Esa riqueza marca también las distancias que mediaban entre Cillóniz y la mayoría de los miembros de su generación: él era un poeta culto, no sólo capacitado para el uso inteligente de las referencias históricas o literarias que demuestran sus versos, sino para utilizar diferentes registros y aprovechar la tradición en beneficio de su creación personal. Con una concepción más compleja del hecho poético que la ofrecida por quienes se limitaban a practicar el prosaísmo, elaboró una poesía en que la factura narrativa ocasional –como fue característico del momento, a veces el poema se configura como una fábula o anécdota, sujeto a una versificación cuyas exigencias, si existen, son difíciles de determinar– se conjugaba con esa otra de apariencia hermética u oracular, o se contraponía a ella.

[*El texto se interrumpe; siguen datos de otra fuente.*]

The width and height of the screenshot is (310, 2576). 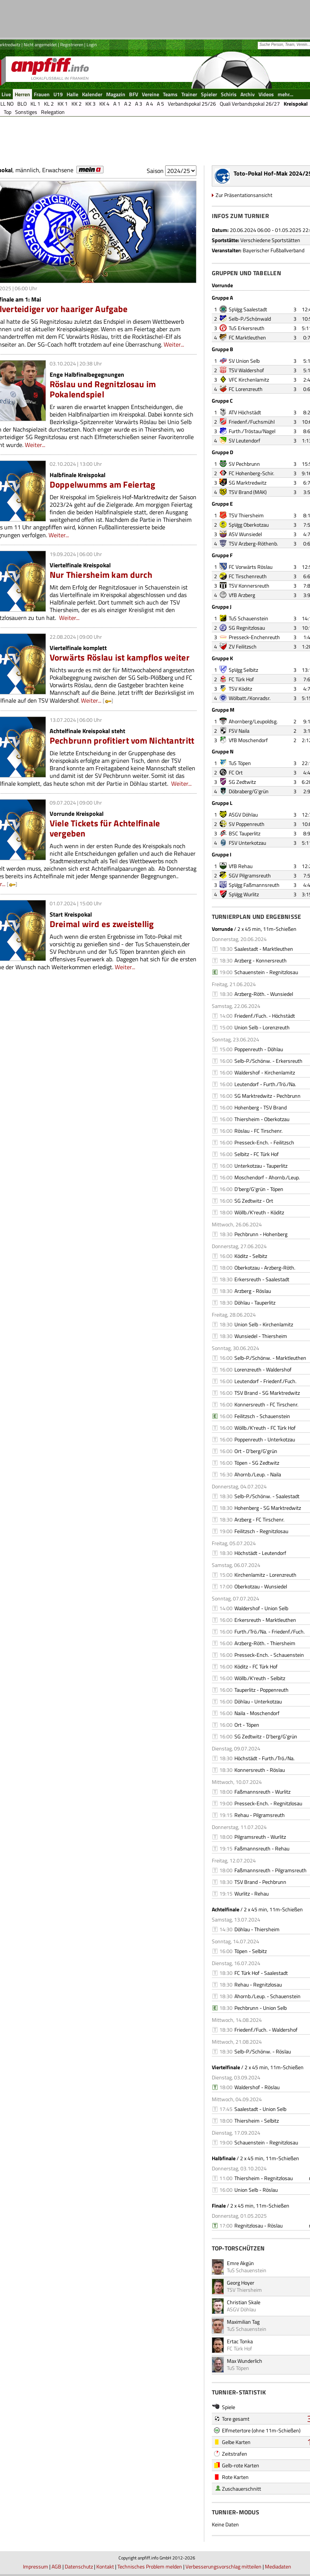 I want to click on AGB, so click(x=56, y=2566).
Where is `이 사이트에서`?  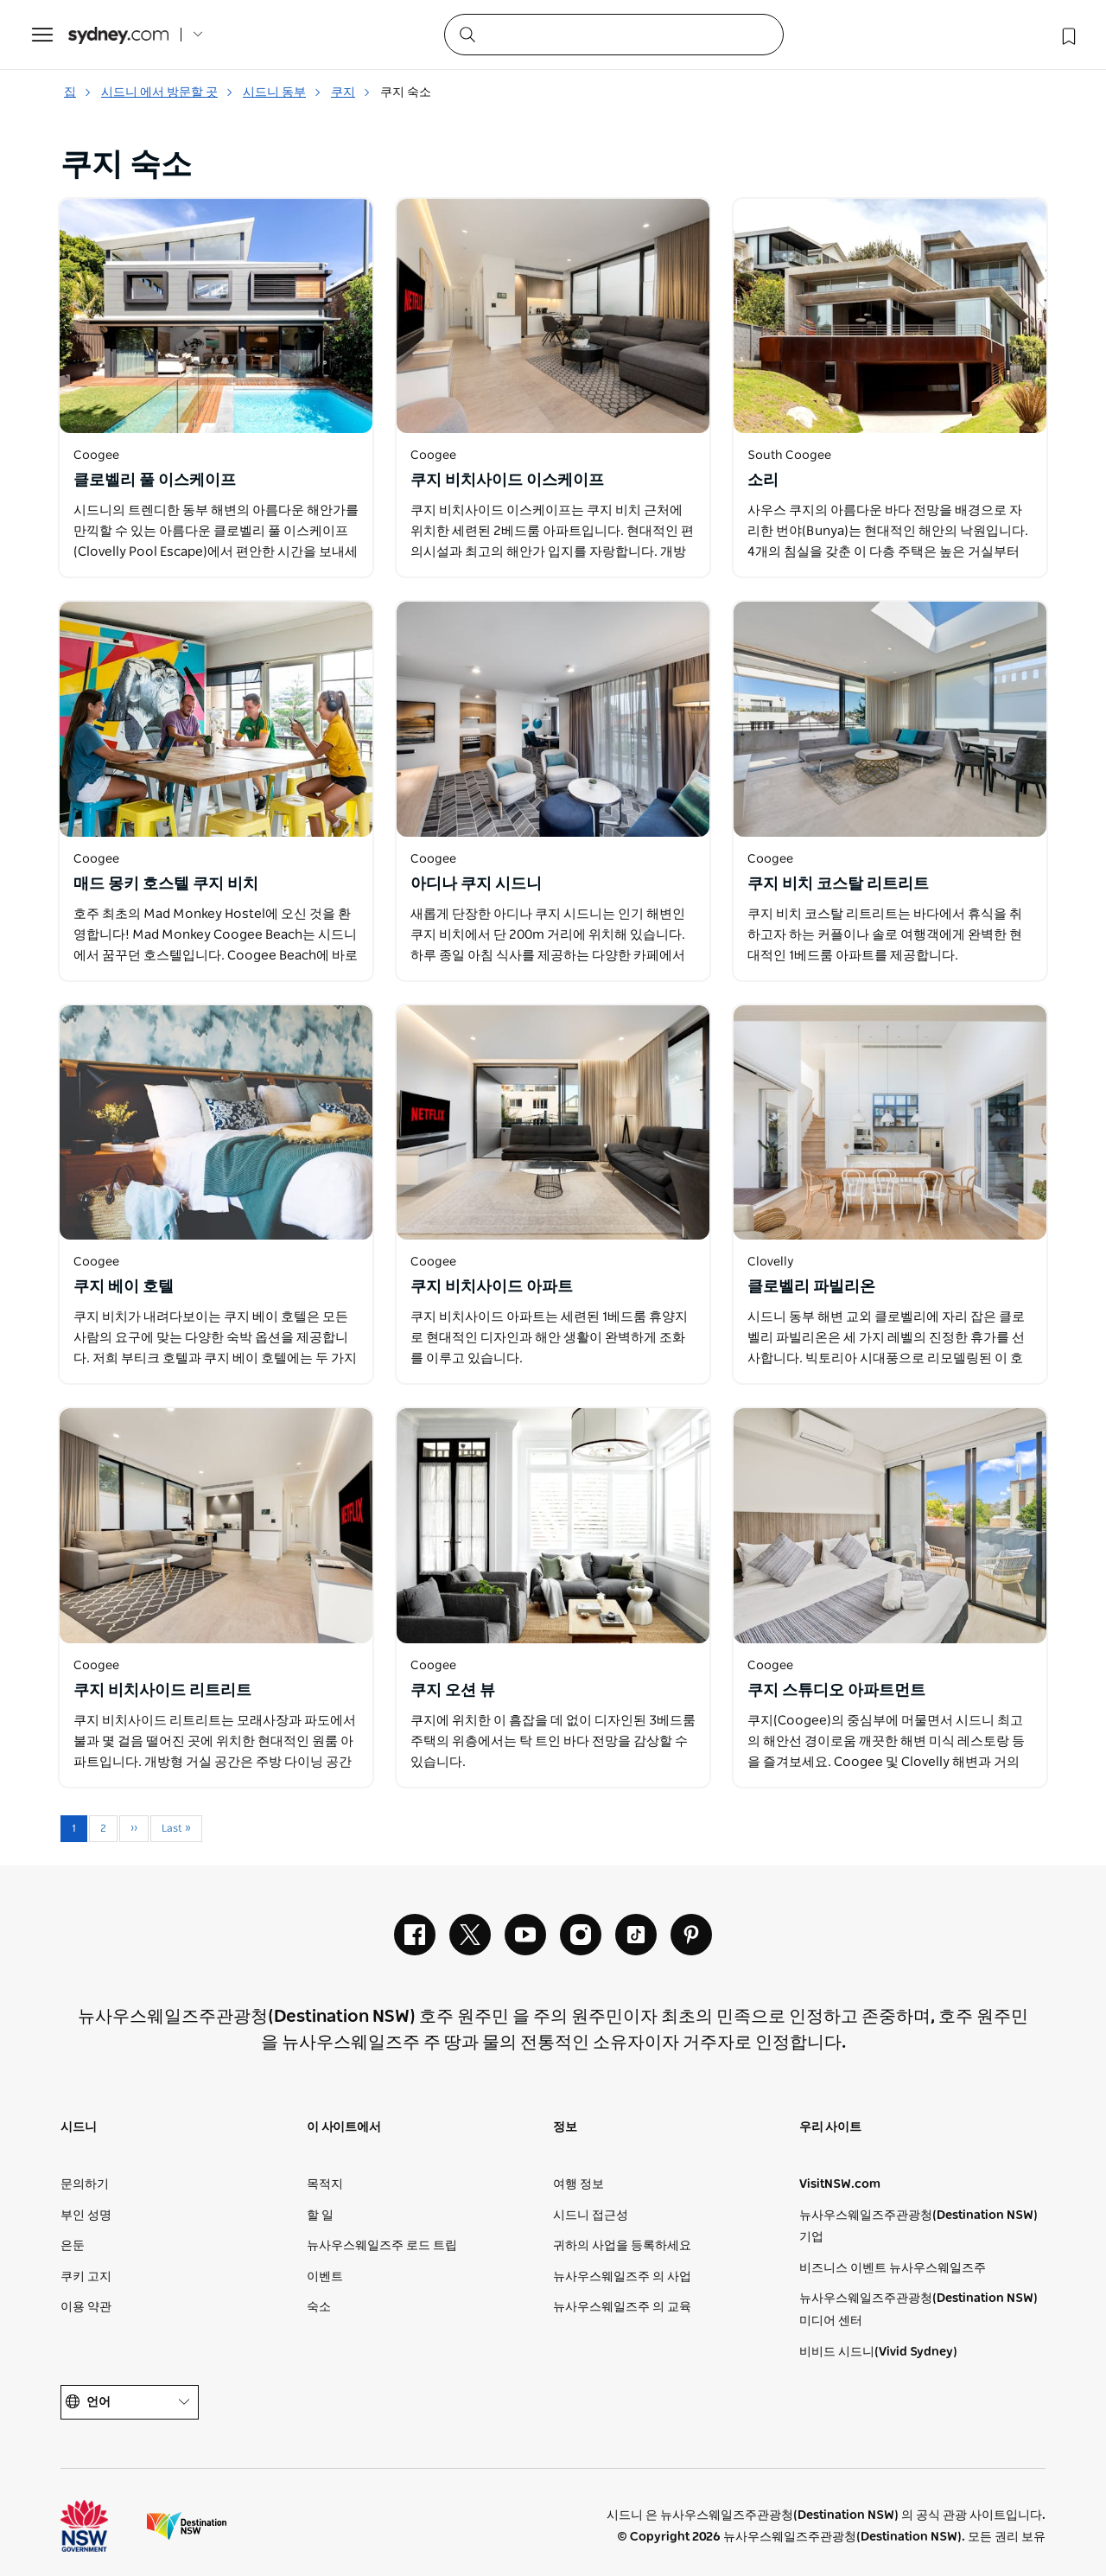 이 사이트에서 is located at coordinates (344, 2127).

Esa complicada relación multiplicaba los significados, y quizá no era otra la función de la ironía o el sarcasmo. Cillóniz sostenía así una conversación inagotable con la tradición literaria, y eso le permitía a veces transmutarse en antipoeta, en algo mucho más complejo que un poeta realista y propenso a la crítica social. Después de caminar cierto tiempo hacia el Este no fue un poemario determinado por la voluntad de comunicación directa, o ésa no era la única inquietud que movía a su autor, ganado por la nostalgia y posiblemente también por un sentido crítico que afectaba a su tarea de escritor, desmitificando su alcance. De ese modo Cillóniz consiguió conjugar la preocupación social con el «purismo» simbolista o surrealizante, superando una polaridad que los años sesenta parecían haber dejado sin vigencia. Esa fue su forma de indagar en una identidad americana que afloraba como imaginación de los orígenes, como acercamiento a oscuras fuerzas telúricas, como reelaboración de mitos o fantasías de tierras y gentes legendarias, como rebeldía de los desheredados frente a un destino adverso.